Blogs verändern die Politik. Wo früher Korruption und andere Skandale unter den Teppich gekehrt wurden, klären heute Aktivisten mit ihren Blogs auf. Wo früher Kommunalpolitik in übelriechenden Hinterzimmern ausgeklüngelt wurde, muss sie sich heute immer stärker öffentlich verantworten. Bestimmten politischen Kleindarstellern ist das natürlich überhaupt nicht recht. Und die versuchen mit allen möglichen – auch rechtlichen – Kniffen, ihnen unliebsame Blogs zu verhindern. Eine ganze Branche von Advokaten lebt inzwischen davon.
In meinem Blogbeitrag vom 26. April ging es um die verschwundene Million in Pattonville. Die öffentliche Diskussion hat dafür gesorgt, dass diesem Finanzskandal nun nachgegangen wird und er kann nicht einfach unter der Decke gehalten werden. Das passt natürlich denen in der Verwaltung nicht, die für diesen Finanzskandal verantwortlich sind. Also beaufragten sie einen Rechtsanwalt, einen Maulkorb für den Blogger zu basteln.
Der Anwalt machte, was Anwälte in solchen Fällen zu tun pflegen: Er setzte einen Schriftsatz auf.
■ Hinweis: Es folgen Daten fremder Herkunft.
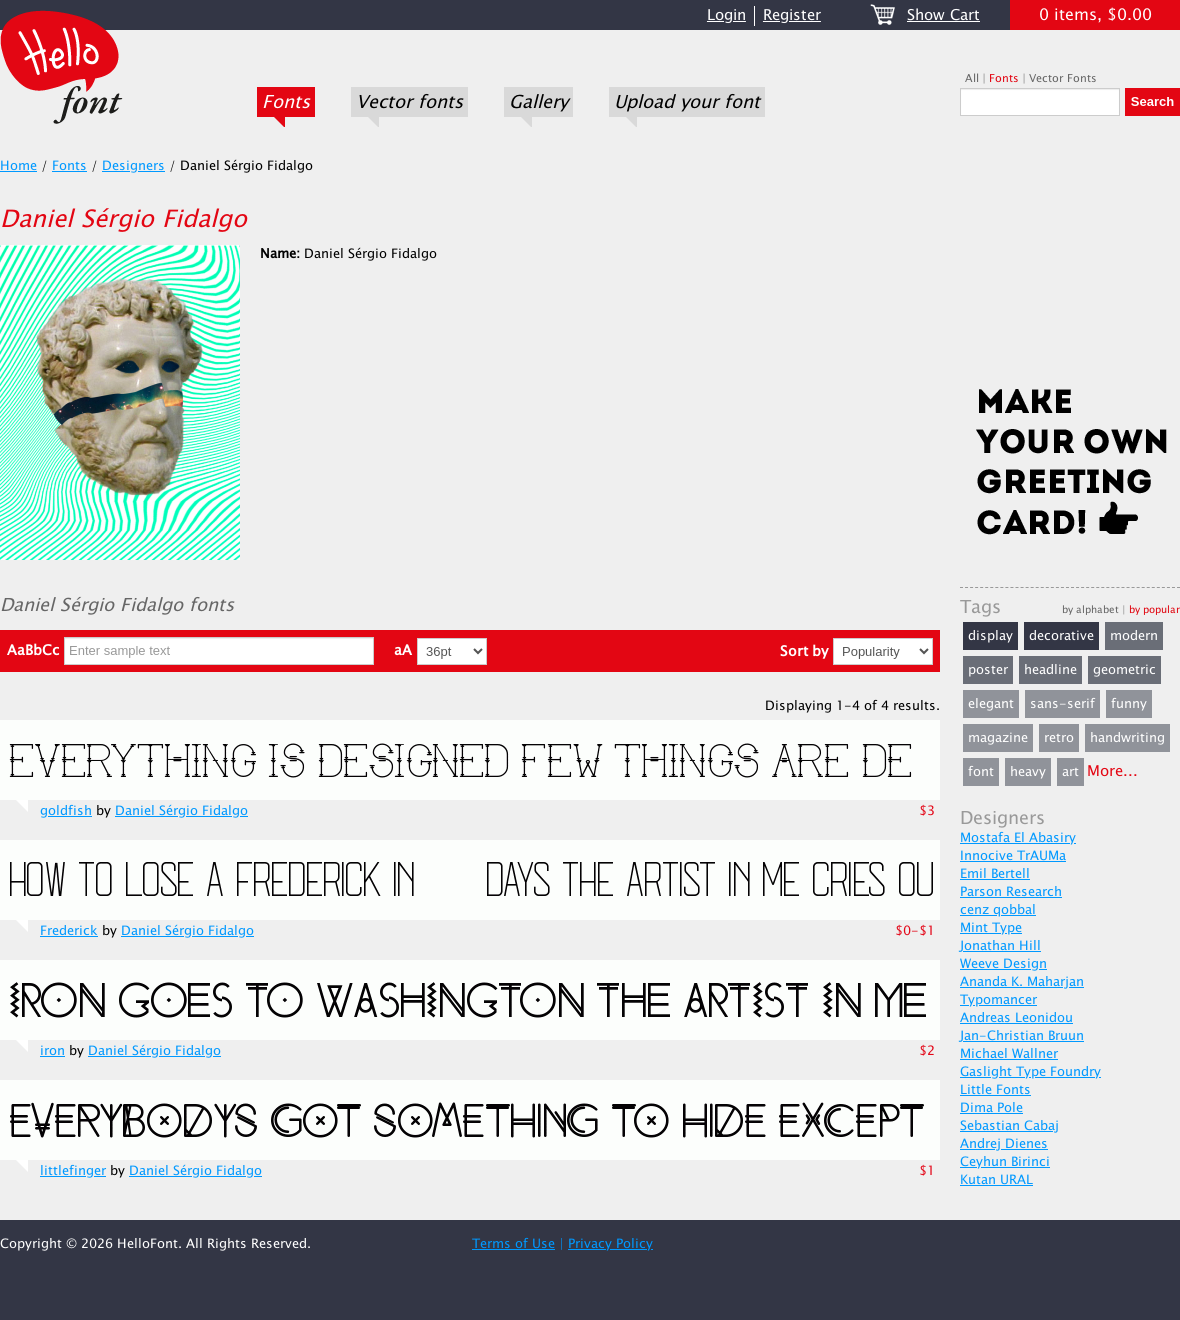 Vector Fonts (1063, 78)
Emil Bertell (995, 874)
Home (18, 166)
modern (1134, 636)
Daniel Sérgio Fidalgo (181, 811)
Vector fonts (409, 102)
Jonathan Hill (1000, 946)
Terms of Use (513, 1244)
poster (988, 670)
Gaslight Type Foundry (1030, 1072)
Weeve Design (1003, 964)
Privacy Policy (610, 1244)
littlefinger (73, 1171)
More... (1112, 771)
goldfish (66, 811)
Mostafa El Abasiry (1018, 838)
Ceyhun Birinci (1005, 1162)
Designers (133, 166)
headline (1050, 670)
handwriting (1127, 738)
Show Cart (943, 15)
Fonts (286, 102)
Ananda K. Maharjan (1022, 982)
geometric (1124, 670)
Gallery (538, 102)
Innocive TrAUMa (1013, 856)
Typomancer (998, 1000)
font (981, 772)
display (990, 636)
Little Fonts (995, 1090)
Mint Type (991, 928)
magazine (998, 738)
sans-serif (1062, 704)
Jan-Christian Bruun (1022, 1036)
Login (726, 15)
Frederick (69, 931)
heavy (1028, 772)
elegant (991, 704)
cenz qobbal (998, 910)
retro (1059, 738)
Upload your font (687, 102)
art (1070, 772)
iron (52, 1051)
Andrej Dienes (1004, 1144)
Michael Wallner (1009, 1054)
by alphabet (1090, 609)
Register (792, 15)
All (972, 78)
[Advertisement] (1070, 257)
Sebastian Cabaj (1009, 1126)
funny (1129, 704)
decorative (1061, 636)
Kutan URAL (996, 1180)
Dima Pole (991, 1108)
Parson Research (1011, 892)
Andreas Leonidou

An sich müsste man zu dem wenig intelligent verfassten immerhin vierseitigen Schriftsatz nicht viel sagen, außer: Ich äußere mich nicht zu Advokaten-Schriftsätzen, die an der Grenze zur Einlassfähigkeit sind.
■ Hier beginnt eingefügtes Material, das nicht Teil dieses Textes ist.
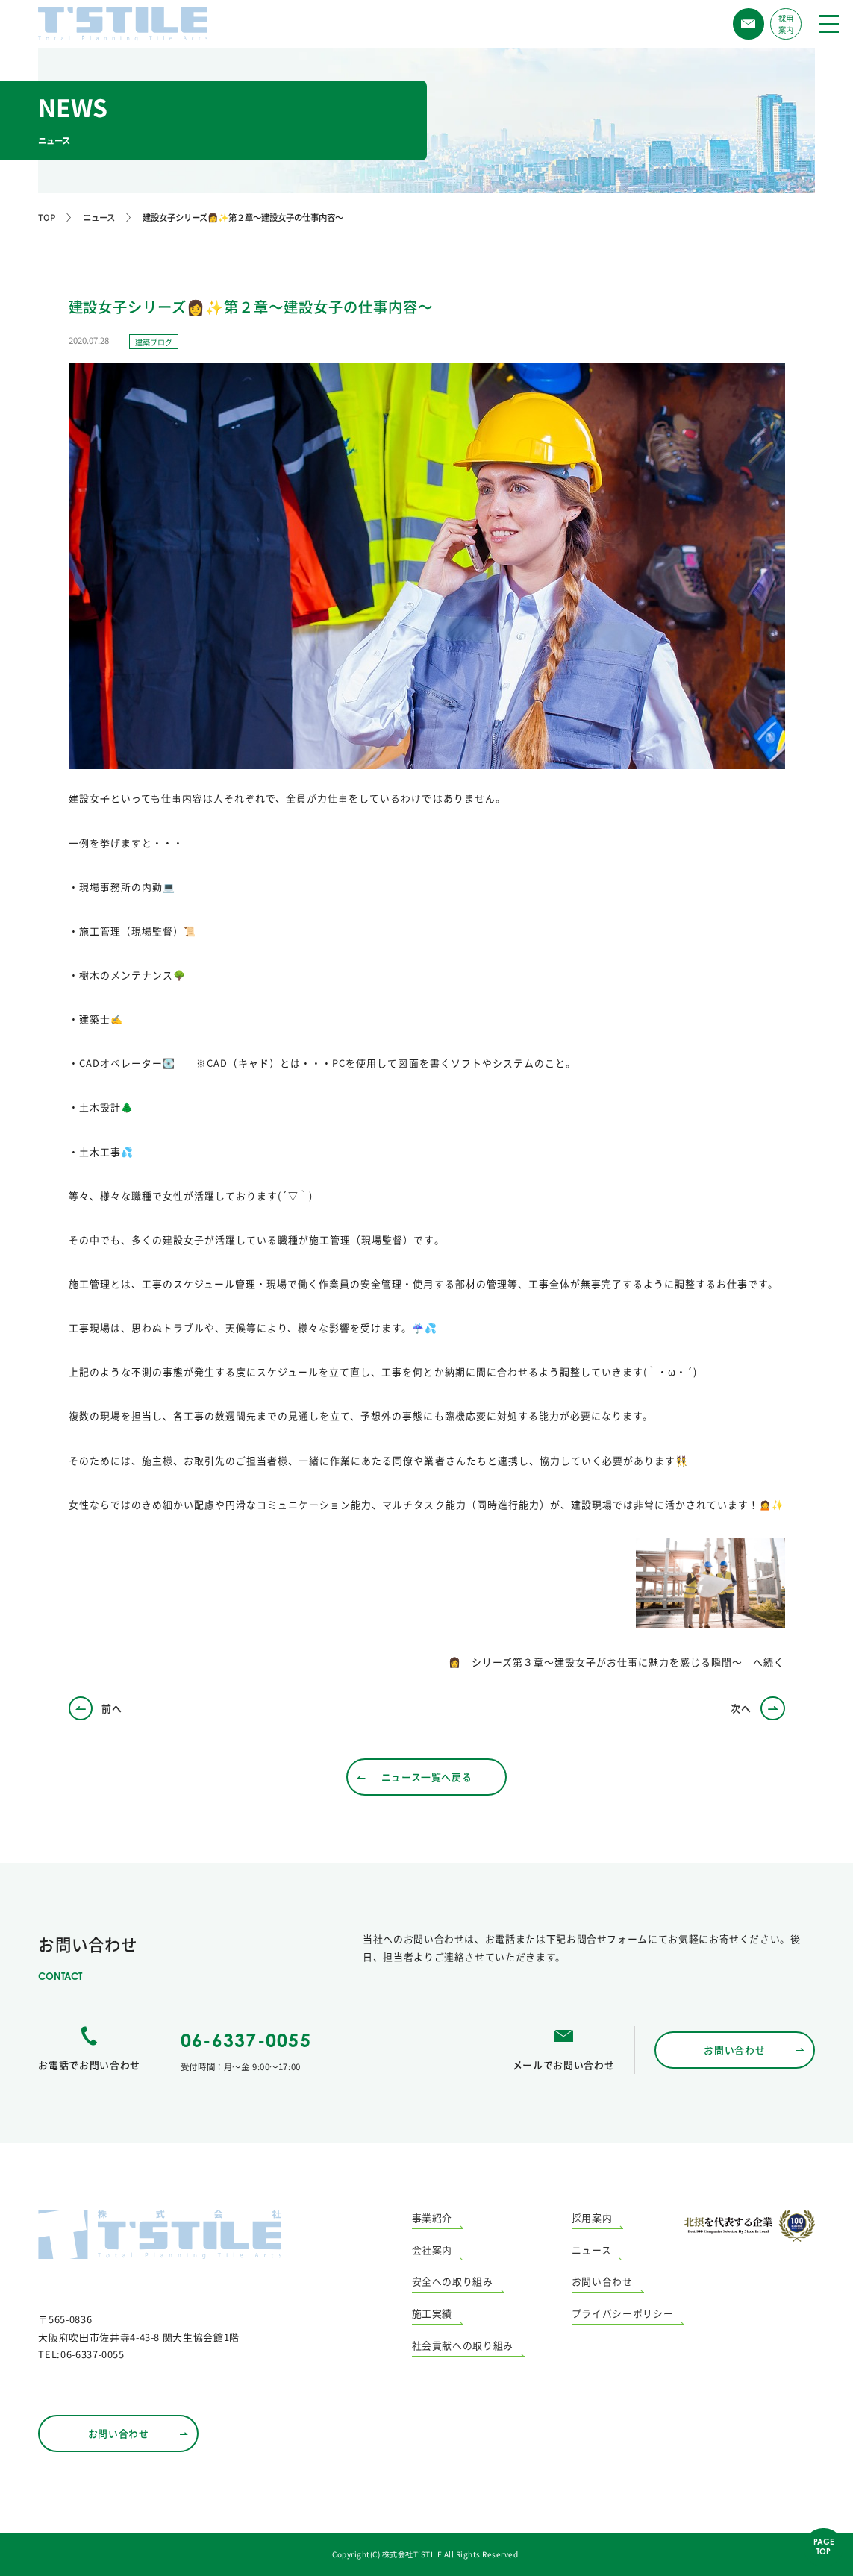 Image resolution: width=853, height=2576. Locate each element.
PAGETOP (823, 2547)
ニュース (99, 217)
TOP (46, 217)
Doch den Schriftsatz, den Thomas Fuhrmann im Auftrag des Zweckverbandes Pattonville/Sonnenberg geschrieben hat, sollte man sich näher anschauen. Denn hier wird nicht nur deutlich, wie weit entfernt von der Wertewelt des Grundgesetzes diese aus öffentlichen Mitteln hoch alimentierten Verwaltungsinsassen sind, es wird vor allen Dingen deutlich, wie unglaublich unfähig in der öffentlichen Verwaltung oft gearbeitet wird.
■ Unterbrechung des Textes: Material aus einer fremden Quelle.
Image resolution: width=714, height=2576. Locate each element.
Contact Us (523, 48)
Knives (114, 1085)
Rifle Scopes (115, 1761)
Und so kommen wir zum Schriftsatz:
Thomas Fuhrmann firmiert in seinem Briefbogen nicht nur als Rechtsanwalt, sondern auch als Dipl.-Verwaltungswirt. Das wollen wir nicht gegen ihn verwenden. Sein Schreiben vom 9. Mai 2012 beginnt er mit der Feststellung:
„Grundsätzlich ist zunächst festzustellen, dass es dem Zweckverband Pattonville/Sonnenberg, vertreten durch die Zweckverbandsvorsitzende Frau Ursula Keck, keineswegs um Geheimhaltung des Prüfberichts zur Feststellung der Jahresabrechnung 2005 geht, sondern im Gegenteil um bestmögliche Aufarbeitung und Aufklärung.“
Aha, deshalb hat Frau Keck den Prüfbericht wohl auch fünf Monate unter der Decke zu halten versucht. Außerdem wollen wir doch bitte nicht vergessen, dass sie als Vorsitzende und zeitweise als stellvertretende Vorsitzende seit 2007 für dieses Buchhaltungsdesaster mit verantwortlich ist. Frau Keck ist die Diskussion dieses Prüfberichts unangenehm, sie will sie verhindern. Das zeigte sich am Redeverbot für Beiräte, das sie in der Zweckverbandsversammlung am 14. Mai einfach mal so als Vorsitzende verfügte. Der Wille zur Aufklärung sieht anders aus, Frau Keck. Bei Ihnen habe ich bisher nur den Willen zur Vertuschung wahrgenommen.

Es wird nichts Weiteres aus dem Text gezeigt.